7. Hospice hastens death. 

Obviously, many hospice patients do pass away within hospice care, and this likely explains how this misconception came to be. But the truth is, hospice care does not speed up death. In fact, those who employ hospice care may live longer than those who choose not to use hospice services.

8. Hospice is only used in the very last weeks of life. 

Hospice care can begin when the patient’s physician gives a prognosis of six months or less if the disease follows the expected course. Hospice often provides such comfort and support that many outlive their expected prognosis.

9. Hospice only lasts for six months. 

A patient is referred to hospice care when a doctor’s prognosis is six months or less. However, if the patient lives longer, hospice care can absolutely continue.

10. Hospice care only helps the sick person

Hospice care is very much a comprehensive service for both the ill person and their family members. Spiritual and emotional support is offered for the patient’s loved ones as well as the patient.

11. Hospice administers morphine to speed up death. 

Morphine may be used in small doses to help patients feel more comfortable. It is not used in dosages large enough for patients to hasten death.

12. Hospice means the patient no longer has a say in their care. 

Hospice care is the exact opposite of this myth! Hospice care centers manage the wants and needs of the patient. Care plans are individualized to what the patient wants and needs.

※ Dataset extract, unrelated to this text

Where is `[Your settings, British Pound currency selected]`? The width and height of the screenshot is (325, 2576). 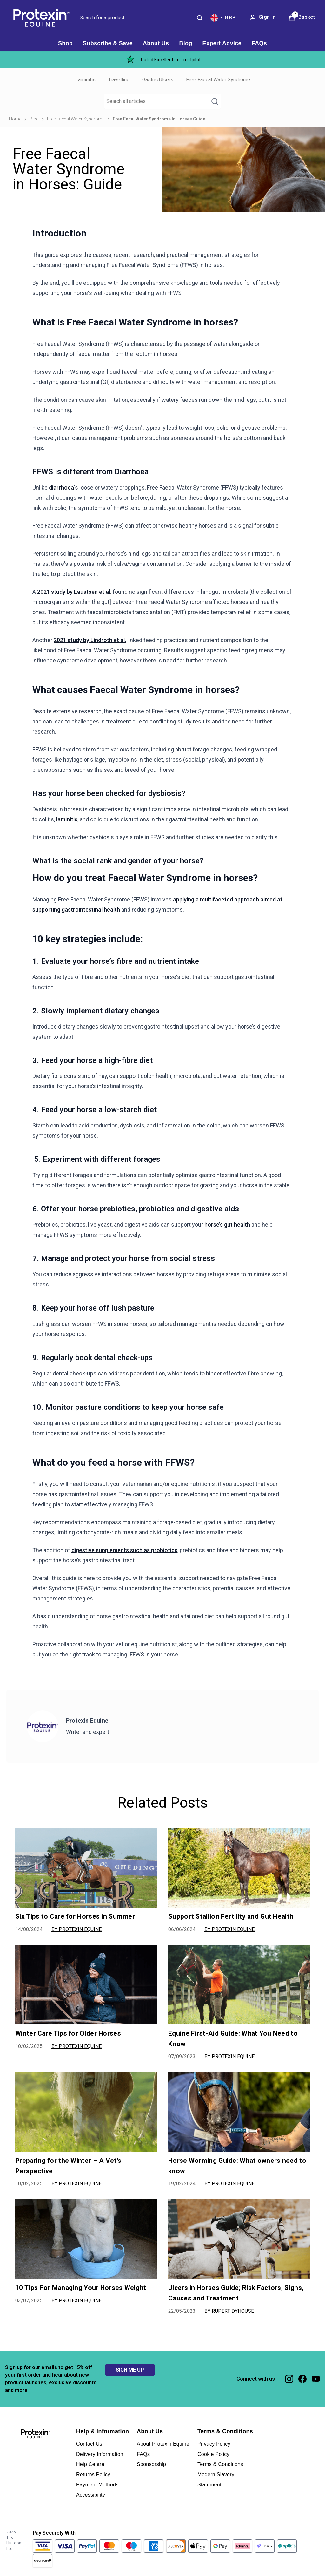 [Your settings, British Pound currency selected] is located at coordinates (223, 18).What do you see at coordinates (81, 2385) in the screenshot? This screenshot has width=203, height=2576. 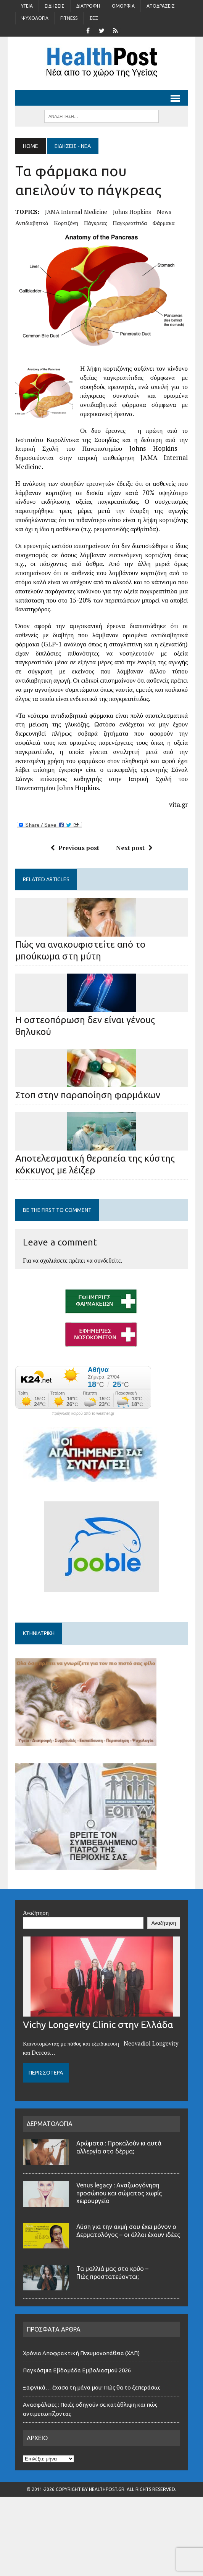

13. Hospice care is not as good as curative treatment. 

The quality of care received while on hospice is just as high as being in a hospital setting; the focus of the care is just different. Hospices are staffed by highly trained medical professionals who are trained to handle crises and around-the-clock needs.

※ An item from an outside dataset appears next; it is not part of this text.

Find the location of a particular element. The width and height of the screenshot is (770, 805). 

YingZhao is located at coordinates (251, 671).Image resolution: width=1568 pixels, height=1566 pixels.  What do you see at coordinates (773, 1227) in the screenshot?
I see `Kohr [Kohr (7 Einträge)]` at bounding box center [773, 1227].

14. Hospice is only useful for administering pain medication. 

Hospice is so much more than just doling out medicine. Hospice care focuses on the whole wellbeing of the patient. This includes spiritual, emotional and physical care.

15. Hospice requires that you give up medication. 

Hospice care is focused on making the patient as comfortable as possible. This means that some patients may choose to give up medications that have heavy side effects, like chemotherapy. However, these decisions are left up to the patient and their loved ones.

16. Hospice patients are sedated so much that they sleep all the time. 

Pain management is the main goal of medications administered by hospice programs. But the dosage amounts start out very low and are only increased if the patient feels more pain. The idea that hospice providers sedate patients is a misconception.

17. Hospice patients must sign a Do Not Resuscitate (DNR) order. 

A signed DNR is not required to receive hospice care.

18. Hospice stops providing food and water to patients so that they die faster. 

Hospice programs will never deny food or drink to any patient. However, it is a natural part of the process that some patients do not feel hungry or thirsty at the end of life. But it is a myth that hospice actively discourages eating and drinking.